Chiudere tutto e isolare la Lombardia: la proposta al governo
Uno sforzo dunque che avrebbe prodotti dei risultati utili, ma che sarebbe stato bloccato per dare modo ai cittadini di quelle zone di "prendere respiro". Ora però questo modello potrebbe essere ora esteso all'intera regione Lombardia: è questa infatti la proposta che la giunta lombarda lancia a gran voce. Solo tre giorni fa la Lombardia è stata posta in quarantena con una drastica riduzione dei servizi e misure restrittive per quanto riguarda gli spostamenti limitati alle sole necessità di lavoro o di salute: "io resto a casa", il motto di una vera e propria campagna di comunicazione che in pochi giorni è stata estesa all'intero Paese. E proprio quando l'Italia viene dichiara "zona protetta", la Lombardia rilancia con una ulteriore offerta: chiudere tutto e isolare l'intera regione. I contagi, dati alla mano, crescono quotidianamente e mentre nelle prime due settimane di diffusione del coronavirus la trasmissione era da 1 a 2 persone ora si è passati da 1 a 2,5, e presto si potrebbero raggiungere i tre contagi.
Gli ospedali lombardi vicini al collasso: i contagi crescono e i posti letto non bastano
Crescono i contagi e crescono i decessi, ma soprattutto cresce l'emergenza negli ospedali lombardi ormai giunti al collasso: numerosi gli appelli che sono stati fatti da medici, infermieri e primari impegnati in tutte le province lombarde a combattere il coronavirus e curare i pazienti. Le terapie intensive sono piene e i posti che vengono ricavati quotidianamente dalle strutture sanitarie non riescono a stare dietro alla richiesta: nonostante la decisione di coinvolgere strutture private, case per anziani e strutture specifiche i numeri sembra strabordare. La soluzione secondo il presidente Fontana è la chiusura totale delle attività commerciali e produttive e lo stop ai trasporti: "Rimarranno aperti solo supermercati e farmacie e si uscirà solo se necessario. Un sacrificio di almeno 15 giorni per vincere questa battaglia contro il coronavirus", ha spiegato in un'intervista esclusiva a Fanpage.it.

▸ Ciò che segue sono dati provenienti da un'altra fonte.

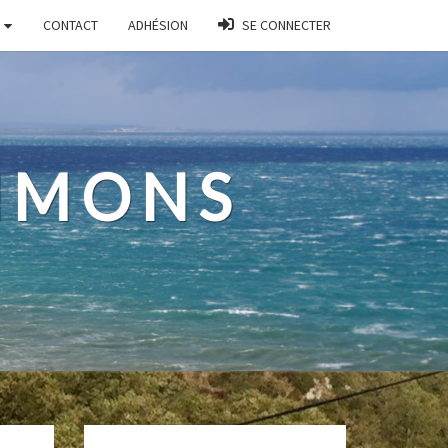
CONTACT
ADHÉSION
SE CONNECTER
AIMONS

Rinunciare alla propria libertà per vincere la battaglia contro il coronavirus
La Lombardia con i suoi 10 milioni di abitanti pensa così a una piccola Wuhan che invece di abitanti ne ha 11 milioni e che ora inizia a rivedere la luce. Isolarsi per almeno due settimane per fermare il contagio e salvare la sanità lombarda oltre che gli stessi cittadini: sono in molti, non solo dentro ma anche fuori la Regione a invocare la chiusura di tutte le attività per fermare la diffusione del Covid-19 che ora inizia davvero a fare paura. I milanesi, i lombardi e forse anche gli italiani sono pronti a rivedere le priorità e a rinunciare alla propria libertà per vincere una battaglia enorme le cui proporzioni sembrano prendere forma solo ora e che per questo richiedono un intervento immediato.